Prompt
Only one number is wanted here: how many lines of the data hold "بهنام".

[Material for this task Boundary: Start]

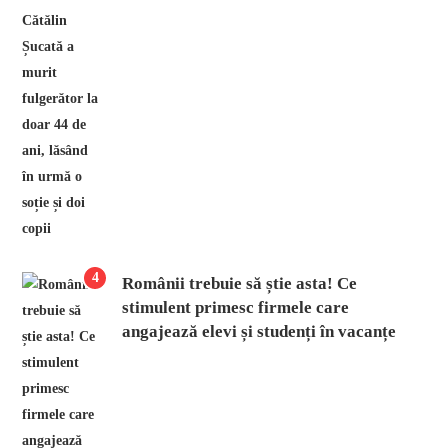
4
Românii trebuie să știe asta! Ce
stimulent primesc firmele care
angajează elevi și studenți în vacanțe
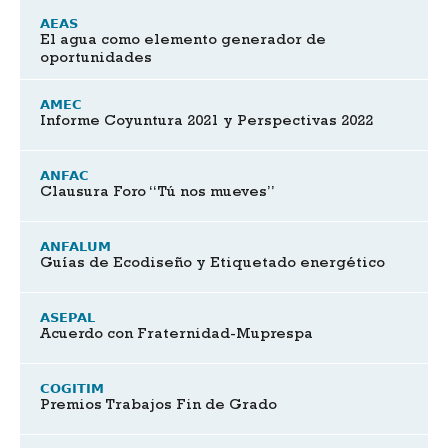
AEAS
El agua como elemento generador de
oportunidades
AMEC
Informe Coyuntura 2021 y Perspectivas 2022
ANFAC
Clausura Foro “Tú nos mueves”
ANFALUM
Guías de Ecodiseño y Etiquetado energético
ASEPAL
Acuerdo con Fraternidad-Muprespa
COGITIM
Premios Trabajos Fin de Grado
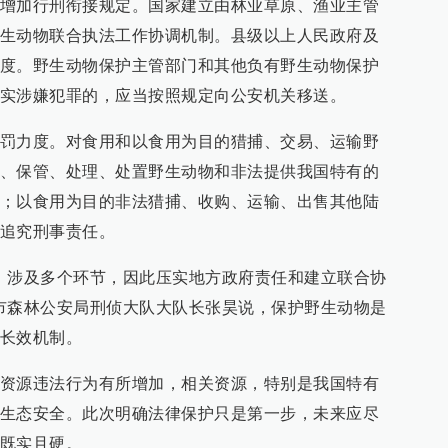
增加行刑衔接规定。国家建立由林业草原、渔业主管
生动物联合执法工作协调机制。县级以上人民政府及
度。野生动物保护主管部门和其他负有野生动物保护
实涉嫌犯罪的，应当按照规定向公安机关移送。
罚力度。对食用和以食用为目的猎捕、交易、运输野
、保管、处理、处置野生动物和非法提供我国特有的
；以食用为目的非法猎捕、收购、运输、出售其他陆
追究刑事责任。
，涉及多个环节，因此压实地方政府责任和建立联合协
市森林公安局刑侦大队大队长张昊说，保护野生动物是
长效机制。
资源违法行为有所增加，相关资源，特别是我国特有
生态安全。此次明确法律保护只是第一步，未来应尽
既实且硬。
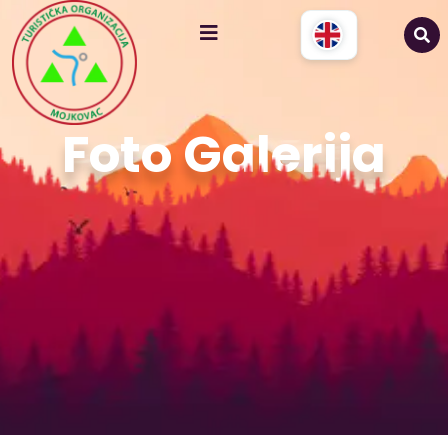
Foto Galerija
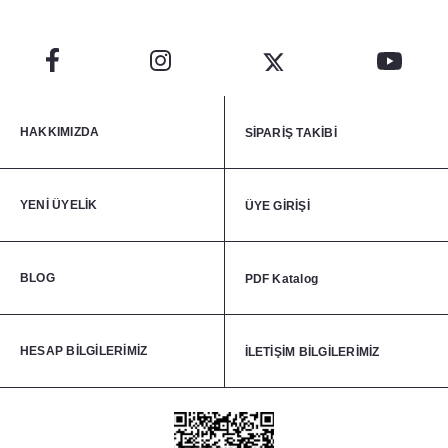
HAKKIMIZDA
SİPARİŞ TAKİBİ
YENİ ÜYELİK
ÜYE GİRİŞİ
BLOG
PDF Katalog
HESAP BİLGİLERİMİZ
İLETİŞİM BİLGİLERİMİZ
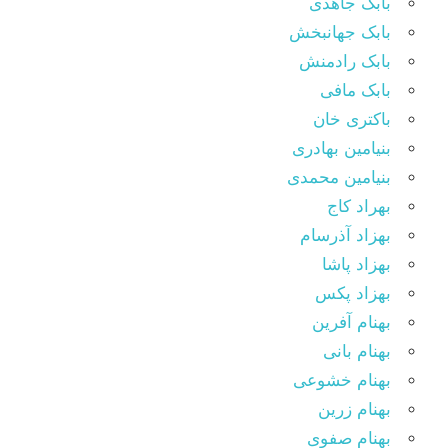
بابک جاهدی
بابک جهانبخش
بابک رادمنش
بابک مافی
باکتری خان
بنیامین بهادری
بنیامین محمدی
بهراد کاج
بهزاد آذرسام
بهزاد پاشا
بهزاد پکس
بهنام آفرین
بهنام بانی
بهنام خشوعی
بهنام زرین
بهنام صفوی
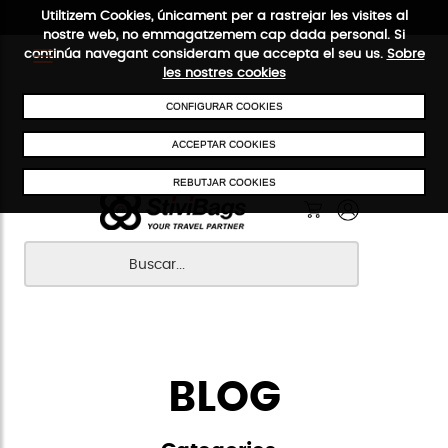
Utiltizem Cookies, únicament per a rastrejar les visites al
nostre web, no emmagatzemem cap dada personal. Si
continúa navegant consideram que accepta el seu us.
Sobre
ENVIAMENTS GRATUÏTS A PARTIR DE 50 €
PAGAMENT S
les nostres cookies
CONFIGURAR COOKIES
ACCEPTAR COOKIES
REBUTJAR COOKIES
BLOG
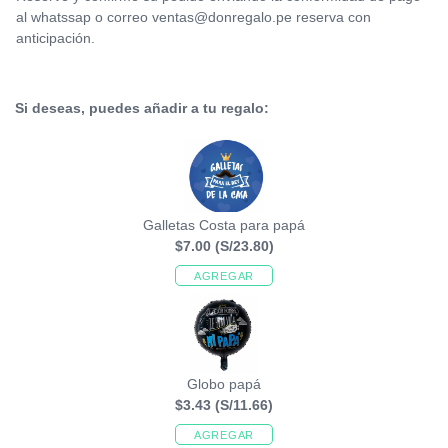
al whatssap o correo ventas@donregalo.pe reserva con
anticipación.
Si deseas, puedes añadir a tu regalo:
Galletas Costa para papá
$7.00
(S/23.80)
AGREGAR
Globo papá
$3.43
(S/11.66)
AGREGAR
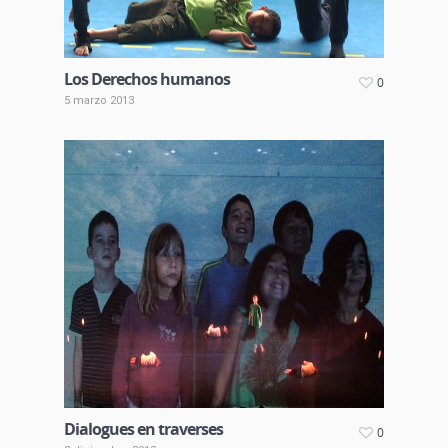
Los Derechos humanos
0
5 marzo 2013
Dialogues en traverses
0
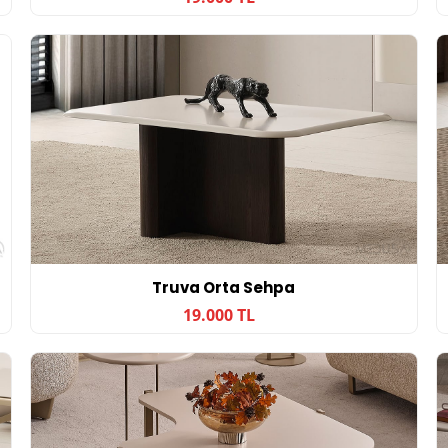
Truva Orta Sehpa
19.000 TL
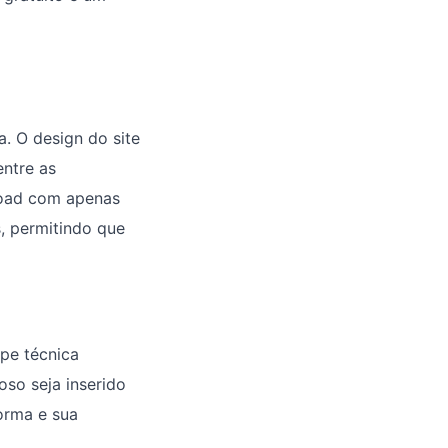
a. O design do site
ntre as
nload com apenas
s, permitindo que
pe técnica
so seja inserido
forma e sua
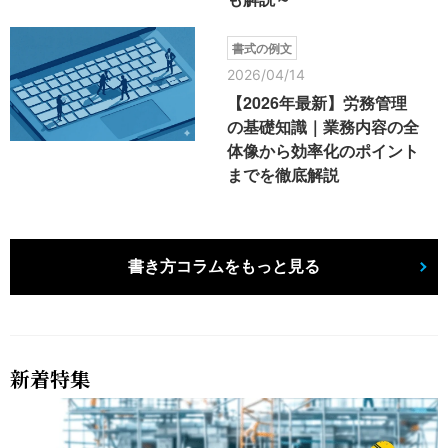
書式の例文
2026/04/14
【2026年最新】労務管理
の基礎知識｜業務内容の全
体像から効率化のポイント
までを徹底解説
書き方コラムをもっと見る
新着特集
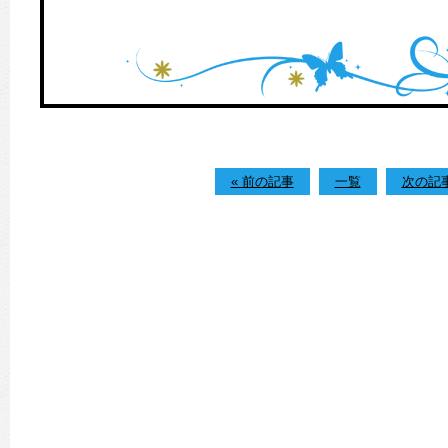
« 前の記事
一覧
次の記事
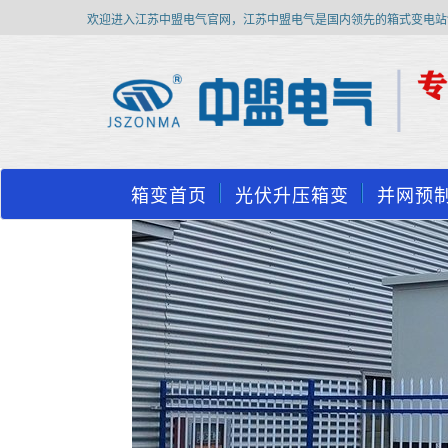
欢迎进入江苏中盟电气官网，江苏中盟电气是国内领先的箱式变电站
箱变首页
光伏升压箱变
并网预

[Material for this task Boundary: End]

Answer section
5